REQUIRED ACTION
In the records below, some lines contain "capacity"; state the number of such lines and nothing else.

DATA FOR THIS EXERCISE
┌────────

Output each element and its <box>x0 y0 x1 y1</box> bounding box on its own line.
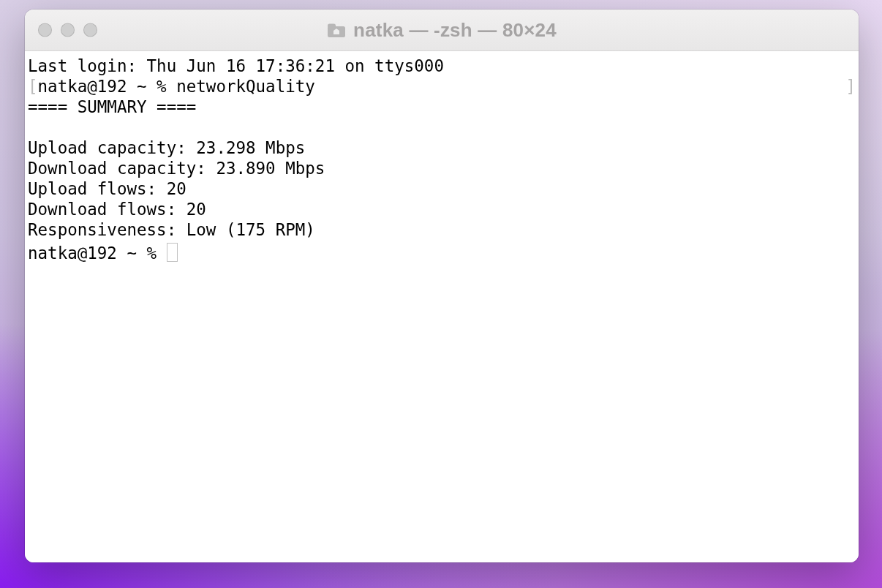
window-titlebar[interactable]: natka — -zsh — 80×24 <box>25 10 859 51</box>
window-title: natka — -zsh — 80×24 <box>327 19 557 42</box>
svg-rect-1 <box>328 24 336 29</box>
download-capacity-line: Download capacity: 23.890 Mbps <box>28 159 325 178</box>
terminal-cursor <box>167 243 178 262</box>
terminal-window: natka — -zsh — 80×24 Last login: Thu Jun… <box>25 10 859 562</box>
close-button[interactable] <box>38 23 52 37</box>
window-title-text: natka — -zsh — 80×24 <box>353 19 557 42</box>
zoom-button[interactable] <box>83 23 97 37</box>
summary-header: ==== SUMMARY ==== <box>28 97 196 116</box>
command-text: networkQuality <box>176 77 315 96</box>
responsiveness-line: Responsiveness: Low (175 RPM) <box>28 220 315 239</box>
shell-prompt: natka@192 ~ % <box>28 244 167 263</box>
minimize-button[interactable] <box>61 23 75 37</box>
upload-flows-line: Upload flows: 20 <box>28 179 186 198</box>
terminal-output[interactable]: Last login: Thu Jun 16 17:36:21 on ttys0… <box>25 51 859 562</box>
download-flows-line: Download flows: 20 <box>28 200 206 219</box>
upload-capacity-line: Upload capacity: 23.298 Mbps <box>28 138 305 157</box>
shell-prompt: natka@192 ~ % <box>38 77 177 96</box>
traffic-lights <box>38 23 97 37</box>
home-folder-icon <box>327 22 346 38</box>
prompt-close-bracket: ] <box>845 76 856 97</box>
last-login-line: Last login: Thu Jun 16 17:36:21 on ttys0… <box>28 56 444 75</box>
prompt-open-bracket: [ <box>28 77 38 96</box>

└────────

RESPONSE
2